» Work item: Locate the line that contains "37 Pracovní místa", then copy it and all later lines of the data below exactly, through the last one.

» Material for the task:
====
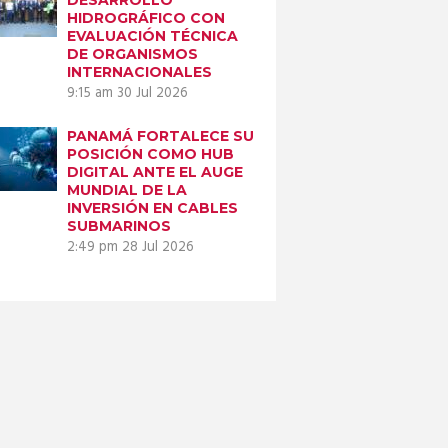
HIDROGRÁFICO CON
EVALUACIÓN TÉCNICA
DE ORGANISMOS
INTERNACIONALES
Next item
9:15 am
30 Jul 2026
WhatsApp Image
2023-07-05...
PANAMÁ FORTALECE SU
POSICIÓN COMO HUB
DIGITAL ANTE EL AUGE
MUNDIAL DE LA
INVERSIÓN EN CABLES
SUBMARINOS
2:49 pm
28 Jul 2026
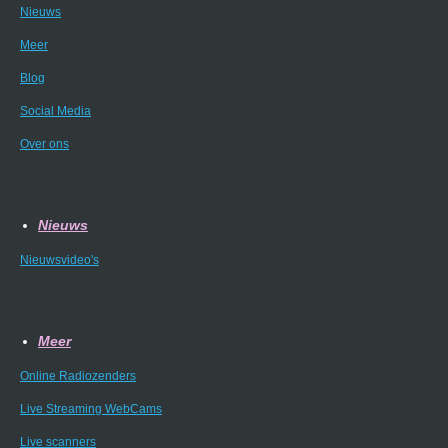
Nieuws
Meer
Blog
Social Media
Over ons
Nieuws
Nieuwsvideo's
Meer
Online Radiozenders
Live Streaming WebCams
Live scanners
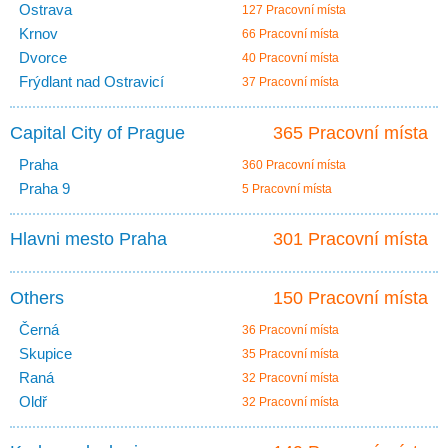
Ostrava
127 Pracovní místa
Krnov
66 Pracovní místa
Dvorce
40 Pracovní místa
Frýdlant nad Ostravicí
37 Pracovní místa
Capital City of Prague
365 Pracovní místa
Praha
360 Pracovní místa
Praha 9
5 Pracovní místa
Hlavni mesto Praha
301 Pracovní místa
Others
150 Pracovní místa
Černá
36 Pracovní místa
Skupice
35 Pracovní místa
Raná
32 Pracovní místa
Oldř
32 Pracovní místa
====
» Your response:
37 Pracovní místa
Capital City of Prague
365 Pracovní místa
Praha
360 Pracovní místa
Praha 9
5 Pracovní místa
Hlavni mesto Praha
301 Pracovní místa
Others
150 Pracovní místa
Černá
36 Pracovní místa
Skupice
35 Pracovní místa
Raná
32 Pracovní místa
Oldř
32 Pracovní místa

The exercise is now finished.